Last week, House Majority Leader Eric Cantor (R-VA) promised to schedule the first full Obamacare repeal vote for this legislative session. That vote, which will likely come on Thursday, will give freshman Republicans in the 113th Congress the opportunity to cast their own purely symbolic vote against health care reform. It will also mark the 37th time that the GOP-controlled House has voted to get rid of the health law.
And, as the New York Times points out, House Republicans’ obsession with repealing Obamacare becomes even more apparent when the amount of time they’ve devoted to that issue is calculated as a percentage of the total time they’ve spent on the floor:
The repeal vote, which is likely to occur Thursday, will be at least the 43rd day since Republicans took over the House that they have devoted time to voting on the issue.
To put that in perspective, they have held votes on only 281 days since taking power in January 2011. (The House and Senate have pretty light legislative loads these days, typically voting only three or four days a week.)
That means that since 2011, Republicans have spent no less than 15 percent of their time on the House floor on repeal in some way. [...]
Michael Steel, [Speaker John Boehner's spokesman], said that spending 15 percent of their time on the issue was hardly a waste for Republicans. “Given that the bill amounts to a takeover of roughly 15 percent of the American economy,” he said, “that sounds about right.”
By some earlier estimations, Republicans in the 112th Congress wasted about 90 hours and $50 million dollars on their multiple failed efforts to get rid of the health reform law. This new Congress is shaping up to be no different. Even though Republicans have admitted they have lost on Obamacare, and are even acknowledging that their future repeal efforts will fail, they have continued to block legislative efforts to amend the health reform law in favor of stubbornly opposing it altogether.
The House conservatives who are focused on pushing the leadership further to the right have been particularly intent on scheduling a full Obamacare repeal vote this session. “It’s something that we wanted to move up on the list of priorities,” Rep. Steve Scalise (R-LA) told the New York Times. “And I’m glad they listened to us.”

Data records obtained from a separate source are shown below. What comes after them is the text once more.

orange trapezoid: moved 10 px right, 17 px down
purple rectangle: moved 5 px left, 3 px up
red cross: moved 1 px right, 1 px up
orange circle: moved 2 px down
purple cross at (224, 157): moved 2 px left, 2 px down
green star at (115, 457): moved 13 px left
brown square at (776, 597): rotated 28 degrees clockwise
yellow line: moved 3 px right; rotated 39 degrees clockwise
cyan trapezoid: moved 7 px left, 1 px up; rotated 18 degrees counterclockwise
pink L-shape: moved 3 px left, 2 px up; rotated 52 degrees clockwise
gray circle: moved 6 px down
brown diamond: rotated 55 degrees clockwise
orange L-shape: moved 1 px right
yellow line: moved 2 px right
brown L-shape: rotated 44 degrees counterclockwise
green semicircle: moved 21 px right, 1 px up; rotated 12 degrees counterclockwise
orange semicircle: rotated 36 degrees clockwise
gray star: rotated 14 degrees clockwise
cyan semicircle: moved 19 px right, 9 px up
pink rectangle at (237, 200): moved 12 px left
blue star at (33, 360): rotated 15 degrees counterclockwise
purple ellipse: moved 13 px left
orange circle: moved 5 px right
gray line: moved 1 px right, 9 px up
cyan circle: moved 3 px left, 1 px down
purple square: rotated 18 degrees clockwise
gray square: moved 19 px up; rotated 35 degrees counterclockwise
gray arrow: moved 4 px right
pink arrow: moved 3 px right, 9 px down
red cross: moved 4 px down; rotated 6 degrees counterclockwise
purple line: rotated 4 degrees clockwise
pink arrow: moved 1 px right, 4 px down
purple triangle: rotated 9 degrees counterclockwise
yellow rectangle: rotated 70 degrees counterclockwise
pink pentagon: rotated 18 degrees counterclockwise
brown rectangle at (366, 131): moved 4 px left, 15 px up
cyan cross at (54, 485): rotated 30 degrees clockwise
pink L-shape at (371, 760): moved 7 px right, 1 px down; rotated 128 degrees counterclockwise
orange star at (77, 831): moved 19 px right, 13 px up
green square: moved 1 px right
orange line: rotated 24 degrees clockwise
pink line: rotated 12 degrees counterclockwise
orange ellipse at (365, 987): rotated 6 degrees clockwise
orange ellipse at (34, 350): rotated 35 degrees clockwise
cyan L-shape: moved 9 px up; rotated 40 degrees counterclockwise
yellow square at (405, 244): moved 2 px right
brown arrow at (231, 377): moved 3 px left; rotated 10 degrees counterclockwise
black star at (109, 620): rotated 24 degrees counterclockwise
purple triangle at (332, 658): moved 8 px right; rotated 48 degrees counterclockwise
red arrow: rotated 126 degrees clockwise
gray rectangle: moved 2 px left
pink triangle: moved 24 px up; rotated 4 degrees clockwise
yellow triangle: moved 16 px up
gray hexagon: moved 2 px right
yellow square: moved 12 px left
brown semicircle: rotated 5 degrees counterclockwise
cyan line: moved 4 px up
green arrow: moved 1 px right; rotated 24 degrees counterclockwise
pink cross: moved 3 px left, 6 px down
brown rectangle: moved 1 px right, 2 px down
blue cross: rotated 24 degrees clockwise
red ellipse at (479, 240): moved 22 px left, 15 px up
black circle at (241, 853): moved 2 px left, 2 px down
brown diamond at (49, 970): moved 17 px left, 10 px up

Successfully repealing Obamacare would put more than 30 million Americans’ health coverage at risk, as well as increase the national deficit by billions. It would also ignore the opinion of the majority of the American public, who think that implementing Obamacare should be a top priority in their state. At this point, now that the bulk of the health law has already gone into place, most Americans aren’t interested in defunding it or repealing it altogether — they would rather tweak it to make it better.